Ailene Fields believes that if magic rules the universe at its most basic, then perhaps the rulers, the laws of physics, are elves and fairies. Perhaps, those we call magicians have learned to tap into the most basic forces of nature and apply them to every day life. While the 'laws' of physics are unforgiving, Magic allows for second chances. Maybe, a kinder, gentler universe.
It is easy to see why Ailene was commissioned to do a St. Francis sculpture as a gift from parishioners to their church.
Ailene Fields charms with her deliciously whimsical creatures. Her bronze and alabaster sculptures of real and imaginary animals impart a wonderful sense of playfulness and tongue-in-cheek humor. She creates a lighthearted satirical mood in her choice of titles, such as the bronze dragon with bones called "Home is where the horde is" or the alabaster dragon titled "Do you mind if I smoke" - defying us to restrict his rights of fire-breathing dragonhood. The bronze and alabaster "Cheshire Cat" slyly eyes us as it emerges (or disappears into) a rough stone base, displaying only a tantalizing grin and a flash of tail. "The Frog Prince", complete with crown, invites a kiss - who knows what may happen?

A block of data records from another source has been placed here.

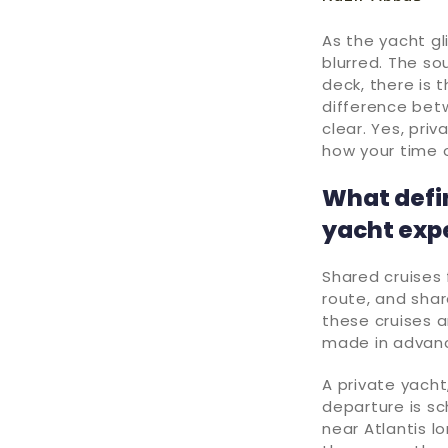
As the yacht gl
blurred. The so
deck, there is 
difference bet
clear. Yes, pri
how your time 
What defi
yacht exp
Shared cruises 
route, and share
these cruises a
made in advan
A private yacht
departure is sc
near Atlantis l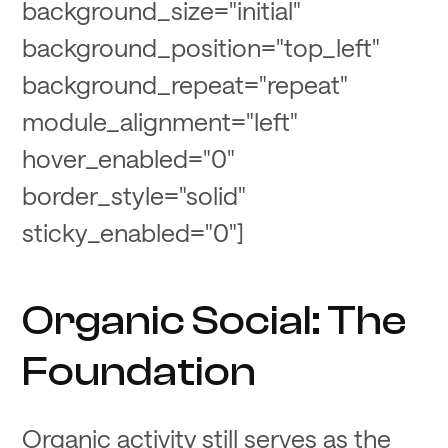
background_size="initial"
background_position="top_left"
background_repeat="repeat"
module_alignment="left"
hover_enabled="0"
border_style="solid"
sticky_enabled="0"]
Organic Social: The
Foundation
Organic activity still serves as the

Fields' approach to these animal forms is unique. She transcends the literal reality of each piece by selecting and registering only those aspects of personality that intrigue her. She presents this essence in a form that captures the viewer's imagination. Her intent is not to precisely replicate nature as she says "one simply cannot compete with God", but rather to freeze-frame the creature's uniqueness.
Referring to her alabaster sculptures, Fields maintains that each stone evokes nature in a different way. She respects the hard physical work that is a necessary part of the process and half-jokingly suggests that:
"It is good for New Yorkers to bang on stone, it releases tension. More seriously, I find it truly exhilarating to peel away the layers and uncover the creature waiting within. I am always trying to determine how a piece will shift and change in the process of formation. I find this extremely challenging. Alabaster also affords me more time to change my direction and that lends itself to the greater spontaneity which I have always strived for in my work. You don't have to rework every line as you do with clay. It's an immediate process. You just know where to go and have to let this part of you take over. It's not an intellectual process; in many ways it is as if you are not in control.
When Fields first began working with stone she carved by hand, completing only two sculptures a year. Using the compressor, she is now able to convert her thoughts into pieces more rapidly and fluently. The artist's dedication to the process is beyond question. Working from ten to six every day and sometimes on weekends at her city and country studios, Ailene Fields pays careful attention to every step of the process.
She roughens each sculpture until no bruises appear in the stone; refining each piece with sandpaper ranging in degrees of coarseness from 60 to 600 and, finally, polishing each piece for many days in order to achieve the desired effect. Fields enjoys working simultaneously on many different pieces at different stages so as not to waste time.
Ailene was an English major at Lehman College in the early 70's, intending to become a writer. However, she then enrolled in a pottery class at Earthworks in New York City and fell in love with clay as a medium. She pursued this experience at Teacher's College at Columbia in 1978-79, and soon thereafter began exploring other media. Her formal training in sculpture began in the New School under the tutelage of Bruno Lucchesi. Since 1985 Fields has taught numerous sculpture classes at the Sculpture Center for both children and adults.
Possessing that wonderful knack of appreciating and capturing the humor and tenderness in nature's creatures filtered through the light of her soul, she presents us with the gift of laughter and delight.